It appears to break down when slightly when I implement it on top of shared fences.

My diff is against git://git.linaro.org/people/sumit.semwal/linux-3.x.git for-next-fences
shared_max_fence is held in reservation_object to prevent the reallocation in reservation_object_reserve_shared_fence
every time the same reservation_object gets > 4 shared fences; if it happens once, it's likely going to happen again on the same object.

Anyhow does the below look sane to you? This has only been tested by my compiler, I haven't checked if this boots.
---
commit c73b87d33fd08f7c1b0a381b08b3626128f8f3b8
Author: Maarten Lankhorst <maarten.lankhorst at canonical.com>
Date:   Tue Mar 25 15:10:21 2014 +0100

     add rcu to fence HACK WIP DO NOT USE KILLS YOUR POT PLANTS PETS AND FAMILY

diff --git a/drivers/base/dma-buf.c b/drivers/base/dma-buf.c
index 96338bf7f457..0a88c10b3db9 100644
--- a/drivers/base/dma-buf.c
+++ b/drivers/base/dma-buf.c
@@ -134,7 +134,10 @@ static unsigned int dma_buf_poll(struct file *file, poll_table *poll)
  {
  	struct dma_buf *dmabuf;
  	struct reservation_object *resv;
+	struct reservation_object_shared *shared;
+	struct fence *fence_excl;
  	unsigned long events;
+	unsigned shared_count;
  
  	dmabuf = file->private_data;
  	if (!dmabuf || !dmabuf->resv)
@@ -148,14 +151,18 @@ static unsigned int dma_buf_poll(struct file *file, poll_table *poll)
  	if (!events)
  		return 0;
  
-	ww_mutex_lock(&resv->lock, NULL);
+	rcu_read_lock();
  
-	if (resv->fence_excl && (!(events & POLLOUT) ||
-				 resv->fence_shared_count == 0)) {
+	shared = rcu_dereference(resv->shared);
+	fence_excl = rcu_dereference(resv->fence_excl);
+	shared_count = ACCESS_ONCE(shared->count);
+
+	if (fence_excl && (!(events & POLLOUT) ||
+				 (!shared || shared_count == 0))) {
  		struct dma_buf_poll_cb_t *dcb = &dmabuf->cb_excl;
  		unsigned long pevents = POLLIN;
  
-		if (resv->fence_shared_count == 0)
+		if (!shared || shared_count == 0)
  			pevents |= POLLOUT;
  
  		spin_lock_irq(&dmabuf->poll.lock);
@@ -167,19 +174,26 @@ static unsigned int dma_buf_poll(struct file *file, poll_table *poll)

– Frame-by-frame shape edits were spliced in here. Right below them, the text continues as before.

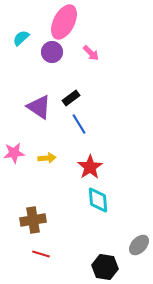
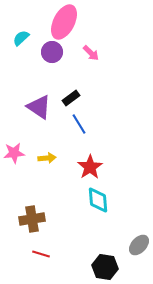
brown cross: moved 1 px left, 1 px up
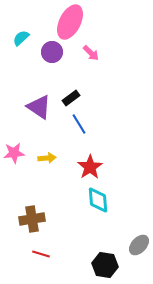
pink ellipse: moved 6 px right
black hexagon: moved 2 px up
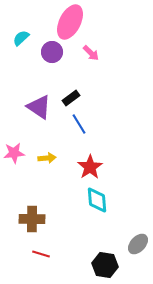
cyan diamond: moved 1 px left
brown cross: rotated 10 degrees clockwise
gray ellipse: moved 1 px left, 1 px up
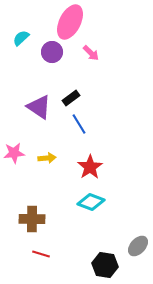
cyan diamond: moved 6 px left, 2 px down; rotated 64 degrees counterclockwise
gray ellipse: moved 2 px down
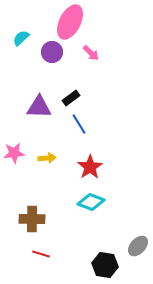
purple triangle: rotated 32 degrees counterclockwise
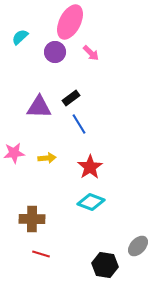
cyan semicircle: moved 1 px left, 1 px up
purple circle: moved 3 px right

  		spin_unlock_irq(&dmabuf->poll.lock);
  
  		if (events & pevents) {
-			if (!fence_add_callback(resv->fence_excl,
-						&dcb->cb, dma_buf_poll_cb))
+			if (!kref_get_unless_zero(&fence_excl->refcount)) {
+				/* force a recheck */
+				events &= ~pevents;
+				dma_buf_poll_cb(NULL, &dcb->cb);
+			} else if (!fence_add_callback(fence_excl, &dcb->cb,
+						       dma_buf_poll_cb)) {
  				events &= ~pevents;
-			else
+				fence_put(fence_excl);
+			} else {
  				/*
  				 * No callback queued, wake up any additional
  				 * waiters.
  				 */
+				fence_put(fence_excl);
  				dma_buf_poll_cb(NULL, &dcb->cb);
+			}
  		}
  	}
  
-	if ((events & POLLOUT) && resv->fence_shared_count > 0) {
+	if ((events & POLLOUT) && shared && shared_count > 0) {
  		struct dma_buf_poll_cb_t *dcb = &dmabuf->cb_shared;
  		int i;
  
@@ -194,20 +208,34 @@ static unsigned int dma_buf_poll(struct file *file, poll_table *poll)

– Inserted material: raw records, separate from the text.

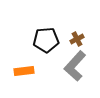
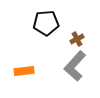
black pentagon: moved 17 px up
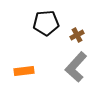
brown cross: moved 4 px up
gray L-shape: moved 1 px right, 1 px down
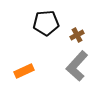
gray L-shape: moved 1 px right, 1 px up
orange rectangle: rotated 18 degrees counterclockwise
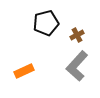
black pentagon: rotated 10 degrees counterclockwise
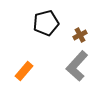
brown cross: moved 3 px right
orange rectangle: rotated 24 degrees counterclockwise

  		if (!(events & POLLOUT))
  			goto out;
  
-		for (i = 0; i < resv->fence_shared_count; ++i)
-			if (!fence_add_callback(resv->fence_shared[i],
-						&dcb->cb, dma_buf_poll_cb)) {
+		for (i = 0; i < shared_count; ++i) {
+			struct fence *fence = ACCESS_ONCE(shared->fence[i]);
+			if (!kref_get_unless_zero(&fence->refcount)) {
+				/*
+				 * fence refcount dropped to zero, this means
+				 * that the shared object has been freed from under us.

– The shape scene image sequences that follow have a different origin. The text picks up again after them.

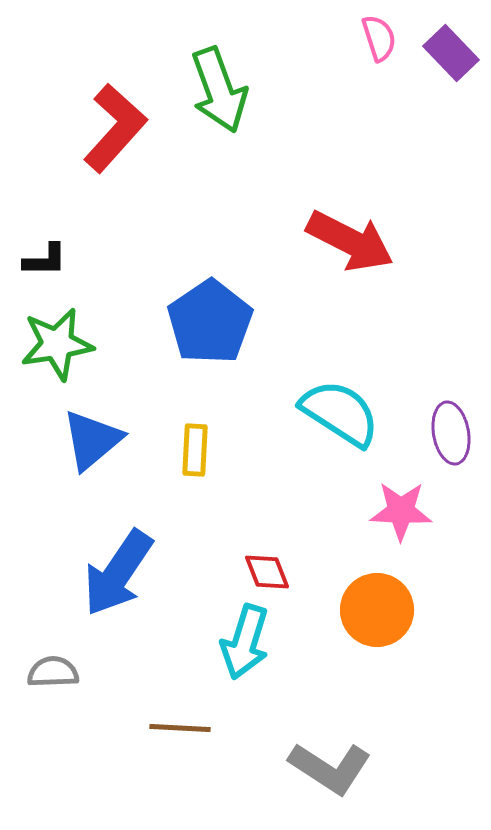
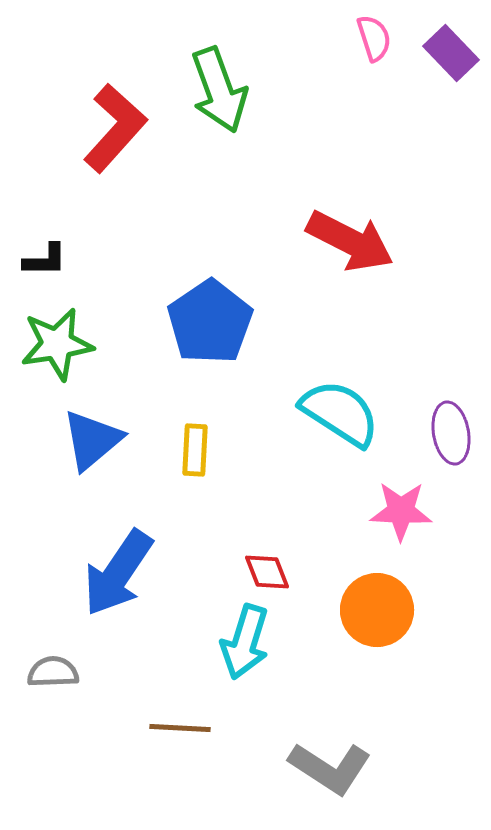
pink semicircle: moved 5 px left
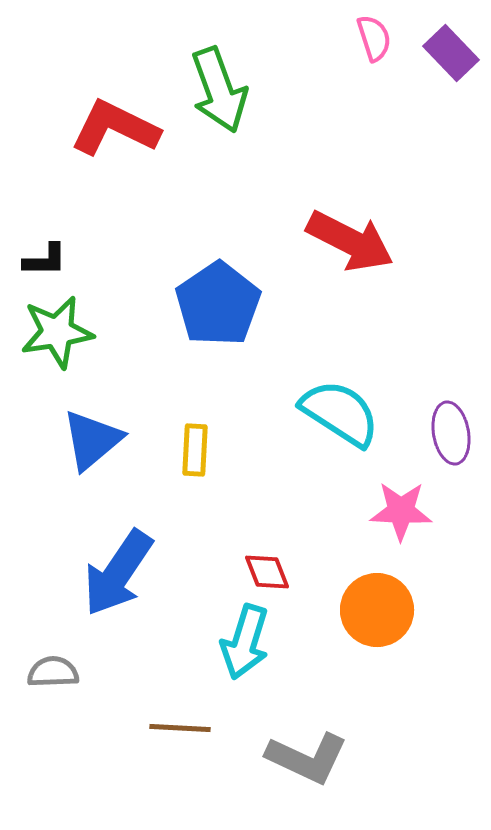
red L-shape: rotated 106 degrees counterclockwise
blue pentagon: moved 8 px right, 18 px up
green star: moved 12 px up
gray L-shape: moved 23 px left, 10 px up; rotated 8 degrees counterclockwise
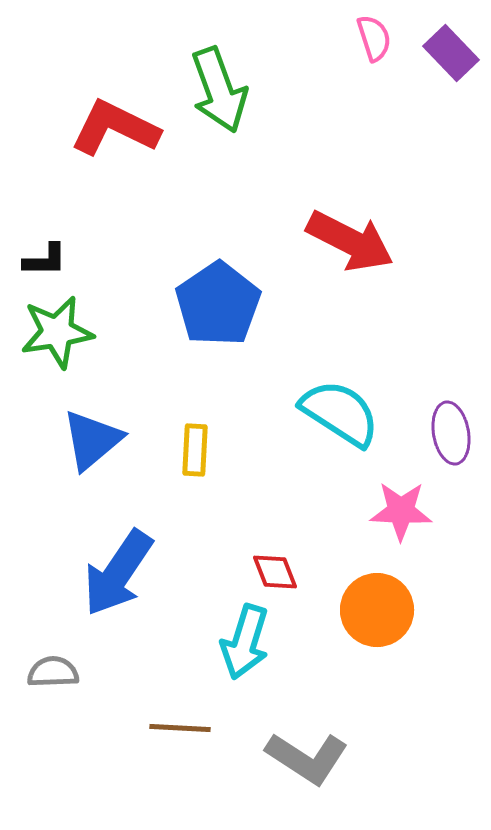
red diamond: moved 8 px right
gray L-shape: rotated 8 degrees clockwise
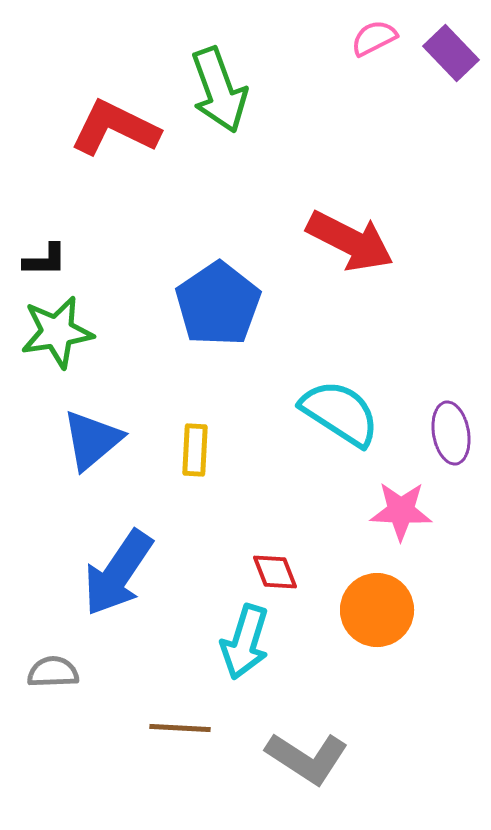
pink semicircle: rotated 99 degrees counterclockwise
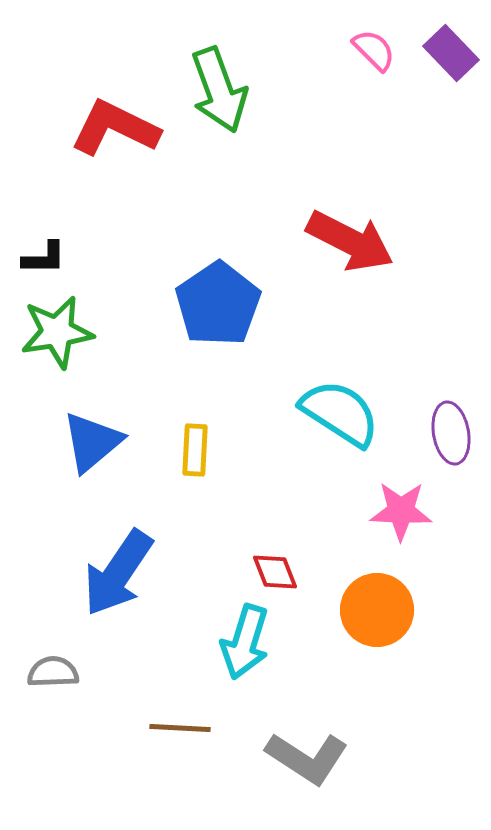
pink semicircle: moved 12 px down; rotated 72 degrees clockwise
black L-shape: moved 1 px left, 2 px up
blue triangle: moved 2 px down
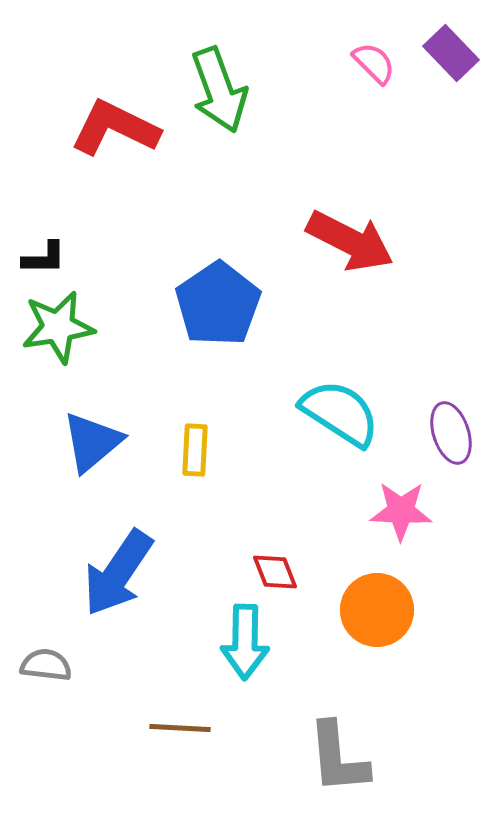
pink semicircle: moved 13 px down
green star: moved 1 px right, 5 px up
purple ellipse: rotated 8 degrees counterclockwise
cyan arrow: rotated 16 degrees counterclockwise
gray semicircle: moved 7 px left, 7 px up; rotated 9 degrees clockwise
gray L-shape: moved 31 px right; rotated 52 degrees clockwise
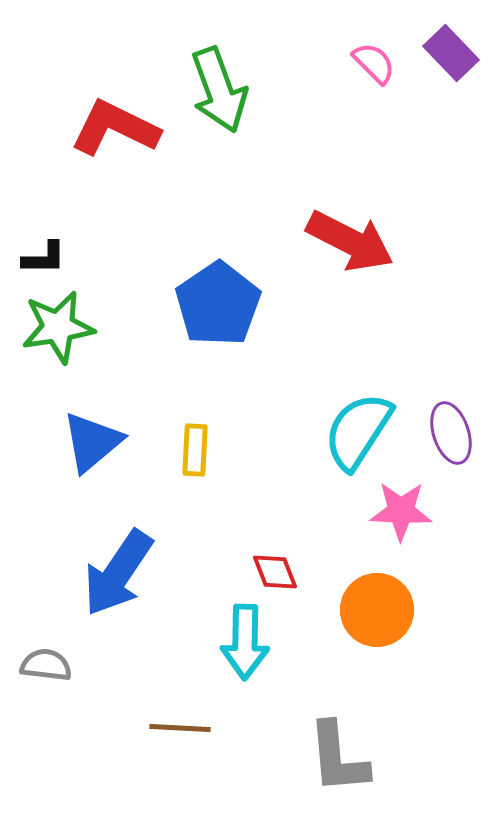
cyan semicircle: moved 18 px right, 18 px down; rotated 90 degrees counterclockwise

+				 * call dma_buf_poll_cb and force a recheck!
+				 */
  				events &= ~POLLOUT;
+				dma_buf_poll_cb(NULL, &dcb->cb);
  				break;
  			}
+			if (!fence_add_callback(fence, &dcb->cb,
+						dma_buf_poll_cb)) {
+				fence_put(fence);
+				events &= ~POLLOUT;
+				break;
+			}
+			fence_put(fence);
+		}
  
  		/* No callback queued, wake up any additional waiters. */
-		if (i == resv->fence_shared_count)
+		if (i == shared_count)
  			dma_buf_poll_cb(NULL, &dcb->cb);
  	}
  
  out:
-	ww_mutex_unlock(&resv->lock);
+	rcu_read_unlock();
  	return events;
  }
  
diff --git a/drivers/base/fence.c b/drivers/base/fence.c
index 8fff13fb86cf..be03a9e8ad8b 100644
--- a/drivers/base/fence.c
+++ b/drivers/base/fence.c
@@ -170,7 +170,7 @@ void release_fence(struct kref *kref)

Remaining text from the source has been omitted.